Scaling in branch thickness and the fractal aesthetic of trees.

Abstract

Leonardo da Vinci left guidelines for painting trees that have inspired landscape painters and tree physiologists alike, yet his prescriptions depend on a parameter, α, now known as the radius scaling exponent in self-similar branching. While da Vinci seems to imply $\alpha =2$ , contemporary vascular biology considers other exponents such as the case of $\alpha =3$ known as Murray's Law. Here we extend da Vinci's theory of proportion to measure α in works of art, enabling comparison to modern tree physiology and fractal geometry.
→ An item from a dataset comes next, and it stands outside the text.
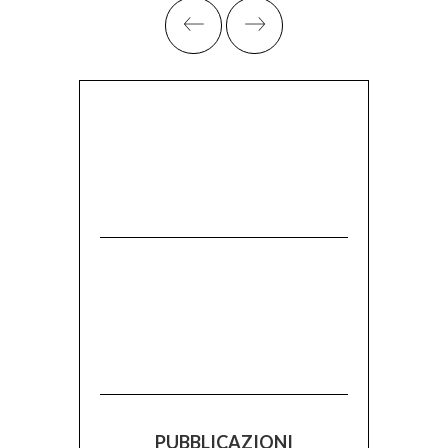
PUBBLICAZIONI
We explain how α determines proportions among branches and visual complexity, which in turn influence the fractal dimension D. We measure α in classic works of art drawn from 16th century Islamic architecture, Edo period Japanese painting and 20th century abstract art. We find α in the range 1.5 to 2.8 corresponding to the range of natural trees, as well as conformity and deviations from ideal branching that create stylistic effect or accommodate design and implementation constraints. Piet Mondrian's cubist abstract Gray Tree furthermore foregoes explicit branching but conforms to the theoretically predicted distribution of branch thickness with $\alpha =2.8$ , suggesting that realistic scaling is as important as branching in conveying the form of a tree.